I know it's still hard, even today, to make people realize that the Cloud was literally one of the major drivers of tech in the 2010s. Many see the cloud as a simple marketing gimmick—just moving your servers to someone else's premises, basic outsourcing. In 2026, there are still many companies that aren't Cloud Native. And that's normal. You don't switch from one world to another overnight, if it's even possible.
When I say it was a driver, you have to understand that it created flexibility and therefore speed—speed that was decisive for all post-2008 companies (in France: Blablacar, Doctolib, Malt, Back Market, etc.). This technological shift also created many opportunities to rebuild existing services, but as online building blocks (the famous SaaS products).
But today we're seeing AI Native companies emerge. Companies for which code production has become a commodity. Production capacity has dramatically increased.
If Cloud Native "simplified" infrastructure, AI is "simplifying" implementation.
(*And yes, I know "simplify" is probably the wrong word because running things in the cloud or producing quality code with AI isn't that simple.)
- 2010: We killed infrastructure complexity (hardware).
- 2024+: We're killing implementation complexity (software).
Consequence: The "AI Native" developer becomes an architect of intent rather than a code craftsman.
| Era | Dominant Model | Technical Focus | Scarce Resource (The MOAT) |
|---|---|---|---|
| 2000s | On-Premise | Own the infrastructure (Servers, Racks, Cooling) | Capital (CAPEX) and Proprietary Licenses |
| 2010s | Cloud Native | Assemble building blocks (APIs, SaaS, Giant Lego) | Developers |
| 2024+ | AI Native | Direct intent (BBRV, Code Generation) | Data, Network Effects, Trust, Distribution Capability |
The Culture Shock
Just like with the Cloud, AI will create many opportunities. I'm willing to bet we'll see more and more initiatives (like the LinkedIn ones mentioned above) where existing software gets completely recreated by companies with 10x or even 100x fewer people—not to mention the many open source projects that will emerge to replace "commodity" software, like the feature flag management I mentioned earlier.
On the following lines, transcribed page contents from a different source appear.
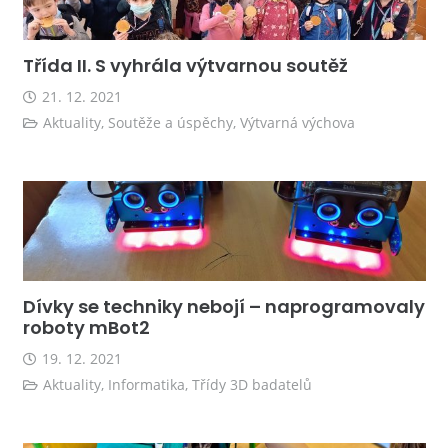
Třída II. S vyhrála výtvarnou soutěž
21. 12. 2021
Aktuality
,
Soutěže a úspěchy
,
Výtvarná výchova
Dívky se techniky nebojí – naprogramovaly
roboty mBot2
19. 12. 2021
Aktuality
,
Informatika
,
Třídy 3D badatelů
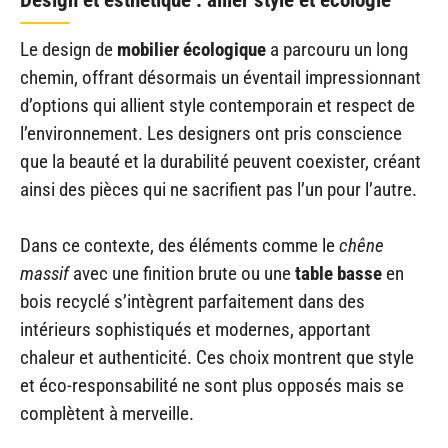
Le design de
mobilier écologique
a parcouru un long
chemin, offrant désormais un éventail impressionnant
d’options qui allient style contemporain et respect de
l’environnement. Les designers ont pris conscience
que la beauté et la durabilité peuvent coexister, créant
ainsi des pièces qui ne sacrifient pas l’un pour l’autre.
Dans ce contexte, des éléments comme le
chêne
massif
avec une finition brute ou une
table basse
en
bois recyclé s’intègrent parfaitement dans des
intérieurs sophistiqués et modernes, apportant
chaleur et authenticité. Ces choix montrent que style
et éco-responsabilité ne sont plus opposés mais se
complètent à merveille.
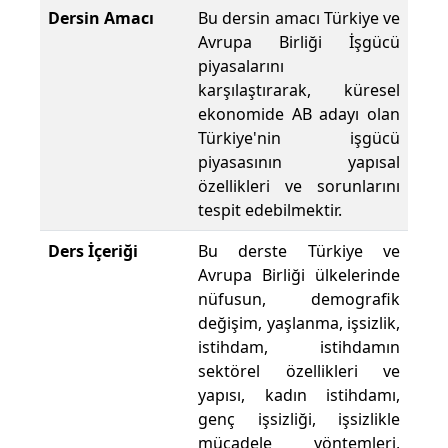
Dersin Amacı
Bu dersin amacı Türkiye ve
Avrupa Birliği İşgücü
piyasalarını
karşılaştırarak, küresel
ekonomide AB adayı olan
Türkiye'nin işgücü
piyasasının yapısal
özellikleri ve sorunlarını
tespit edebilmektir.
Ders İçeriği
Bu derste Türkiye ve
Avrupa Birliği ülkelerinde
nüfusun, demografik
değişim, yaşlanma, işsizlik,
istihdam, istihdamın
sektörel özellikleri ve
yapısı, kadın istihdamı,
genç işsizliği, işsizlikle
mücadele yöntemleri,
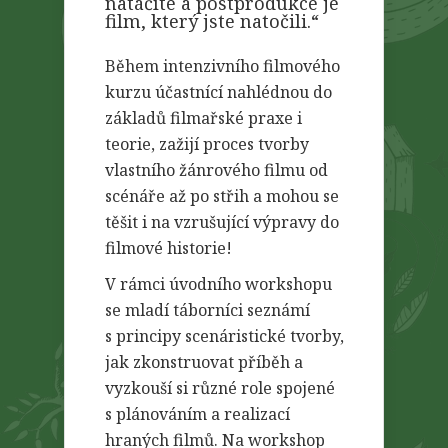
natáčíte a postprodukce je
film, který jste natočili.“
Během intenzivního filmového
kurzu účastnící nahlédnou do
základů filmařské praxe i
teorie, zažijí proces tvorby
vlastního žánrového filmu od
scénáře až po střih a mohou se
těšit i na vzrušující výpravy do
filmové historie!
V rámci úvodního workshopu
se mladí táborníci seznámí
s principy scenáristické tvorby,
jak zkonstruovat příběh a
vyzkouší si různé role spojené
s plánováním a realizací
hraných filmů. Na workshop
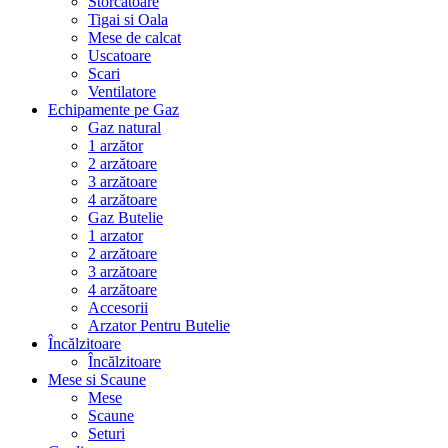
Storcatoare
Tigai si Oala
Mese de calcat
Uscatoare
Scari
Ventilatore
Echipamente pe Gaz
Gaz natural
1 arzător
2 arzătoare
3 arzătoare
4 arzătoare
Gaz Butelie
1 arzator
2 arzătoare
3 arzătoare
4 arzătoare
Accesorii
Arzator Pentru Butelie
Încălzitoare
Încălzitoare
Mese si Scaune
Mese
Scaune
Seturi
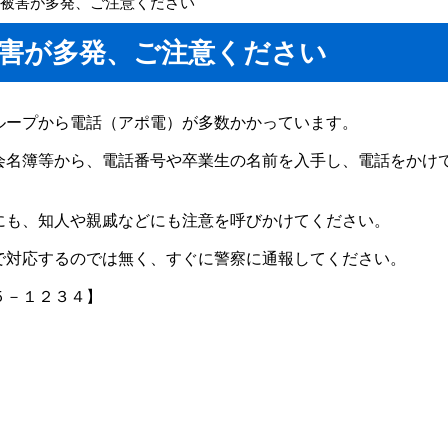
欺被害が多発、ご注意ください
害が多発、ご注意ください
ループから電話（アポ電）が多数かかっています。
会名簿等から、電話番号や卒業生の名前を入手し、電話をかけ
にも、知人や親戚などにも注意を呼びかけてください。
で対応するのでは無く、すぐに警察に通報してください。
５－１２３４】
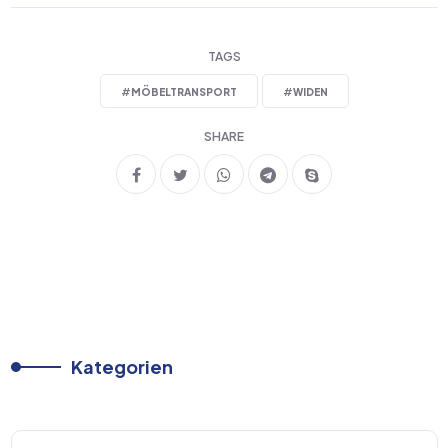
TAGS
#
MÖBELTRANSPORT
#
WIDEN
SHARE
Kategorien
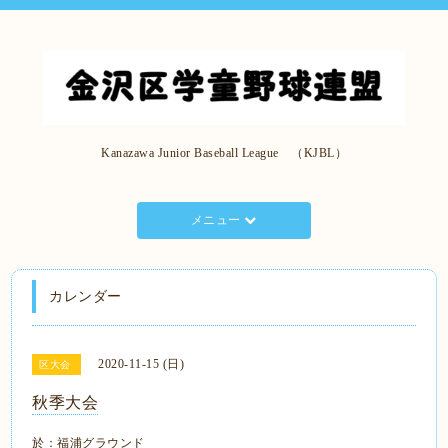
Kanazawa Junior Baseball League （KJBL）
メニュー
カレンダー
2020-11-15 (日)
区大会
秋季大会
於：福浦グラウンド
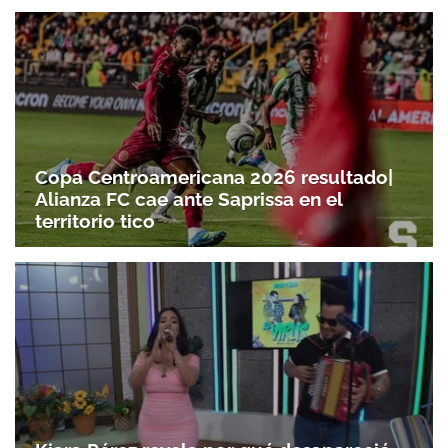
Copa Centroamericana 2026 resultado|
Alianza FC cae ante Saprissa en el
territorio tico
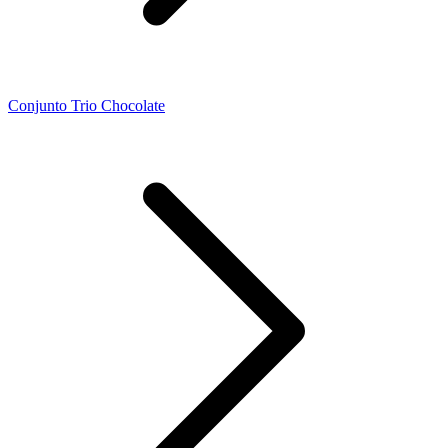
Conjunto Trio Chocolate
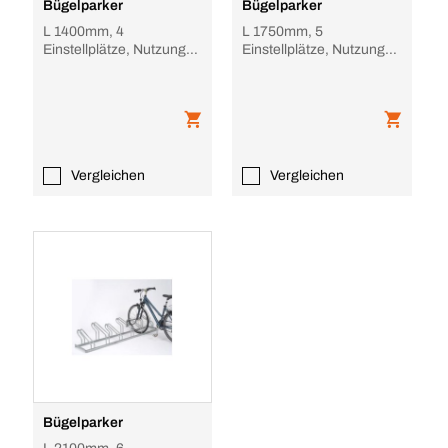
Bügelparker
Bügelparker
L 1400mm, 4
L 1750mm, 5
Einstellplätze, Nutzung
Einstellplätze, Nutzung
einseitig, feuerverzinkt,
einseitig, feuerverzinkt,
verschraubt
verschweißt
Vergleichen
Vergleichen
Bügelparker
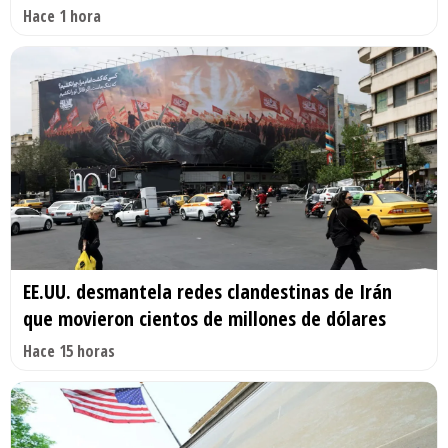
Hace 1 hora
EE.UU. desmantela redes clandestinas de Irán
que movieron cientos de millones de dólares
Hace 15 horas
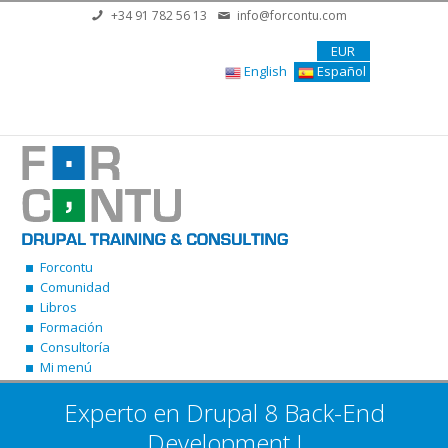
Pasar al contenido principal
+34 91 782 56 13
info@forcontu.com
EUR
English
Español
Forcontu
Comunidad
Libros
Formación
Consultoría
Mi menú
Experto en Drupal 8 Back-End
Development I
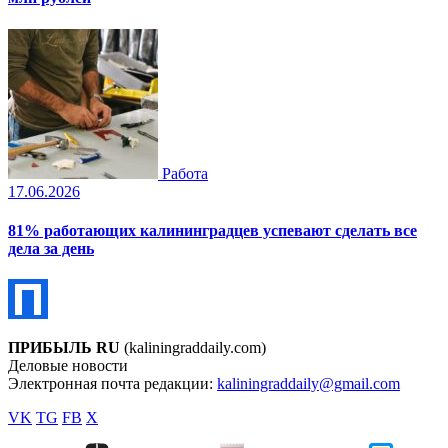
Работа
17.06.2026
81% работающих калининградцев успевают сделать все
дела за день
ПРИБЫЛЬ RU
(kaliningraddaily.com)
Деловые новости
Электронная почта редакции:
kaliningraddaily@gmail.com
VK
TG
FB
X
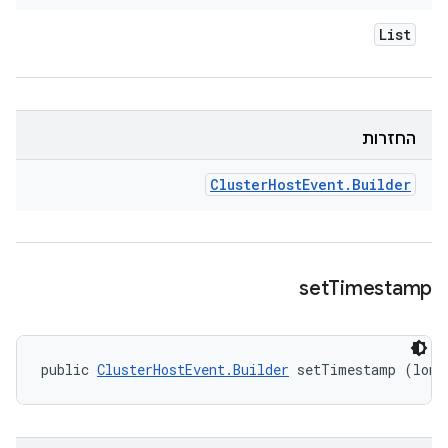
List
החזרות
Cluster
Host
Event
.
Builder
set
Timestamp
public 
ClusterHostEvent.Builder
 setTimestamp (long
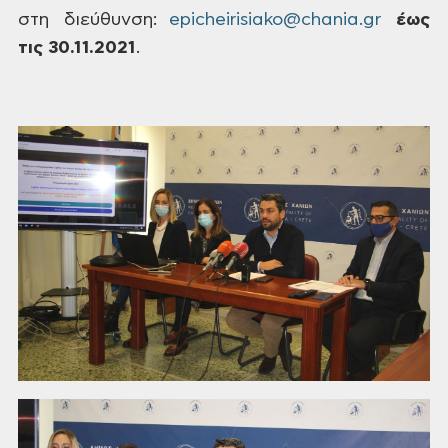
στη
διεύθυνση:
epicheirisiako@chania.gr
έως
τις 30.11.2021
.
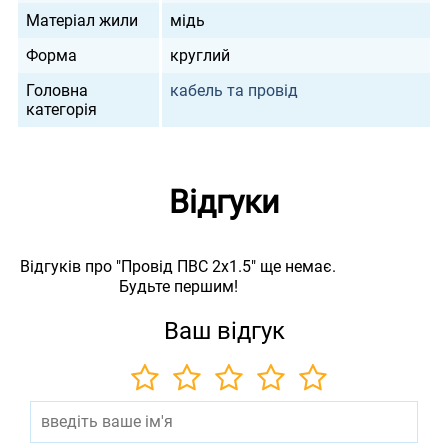
Матеріал жили
мідь
Форма
круглий
Головна
кабель та провід
категорія
Відгуки
Відгуків про "Провід ПВС 2х1.5" ще немає.
Будьте першим!
Ваш відгук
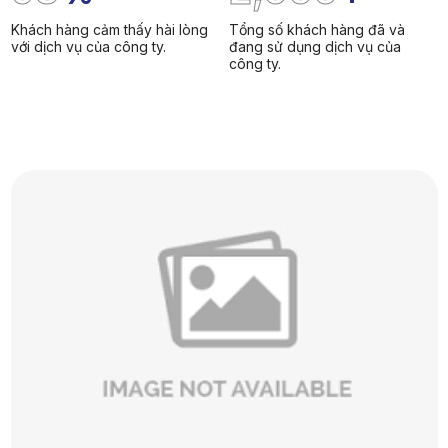
Khách hàng cảm thấy hài lòng
Tổng số khách hàng đã và
với dịch vụ của công ty.
đang sử dụng dịch vụ của
công ty.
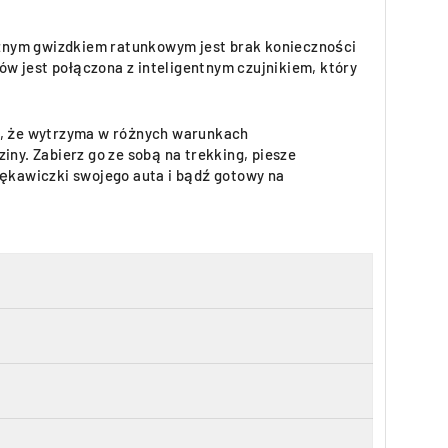
cznym gwizdkiem ratunkowym jest brak konieczności
w jest połączona z inteligentnym czujnikiem, który
en, że wytrzyma w różnych warunkach
ny. Zabierz go ze sobą na trekking, piesze
ękawiczki swojego auta i bądź gotowy na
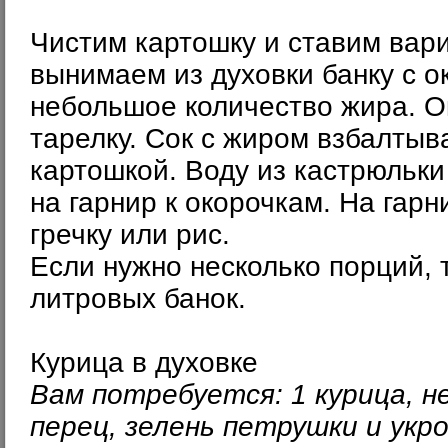
Чистим картошку и ставим вари
вынимаем из духовки банку с ок
небольшое количество жира. 
тарелку. Сок с жиром взбалты
картошкой. Воду из кастрюльк
на гарнир к окорочкам. На гар
гречку или рис.
Если нужно несколько порций, 
литровых банок.
Курица в духовке
Вам потребуется: 1 курица, не
перец, зелень петрушки и укр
So that's the first shock. Expect to see many fast-moving competitors emerge in the coming years against well-established software.
But there's a corollary to this, because just as in 2026 we still have many companies that aren't Cloud Native and never will be, many companies won't become AI Native without friction.
Yes, some software will maintain its lead, but an AI Native company will be able to compete on price (with lower production costs) or make higher margins, meaning more investment.
As I said earlier, I can't see many "non-AI Native" companies becoming AI Native, because the social impacts within the company would be massive. It's a question of culture—culture being how you systematically respond to a given problem. An AI Native company isn't trying to reduce costs by 20%; it's trying to operate with a fundamentally different cost structure (10x or 100x fewer staff for the same output).
In short, it's not "just" AI companies that will represent the new generation of post-2020 startups, but probably also a whole bunch of very lean small businesses with few people that will hit many well-established businesses head-on.
And if there's one profile that should come out on top, it's the Product Engineer: the person who can understand the problems to solve and put themselves in the user's shoes.
And you, in your current roadmaps, what portion of your software has already become a "commodity" that AI could rebuild in a weekend? What's the real moat you'll have left tomorrow?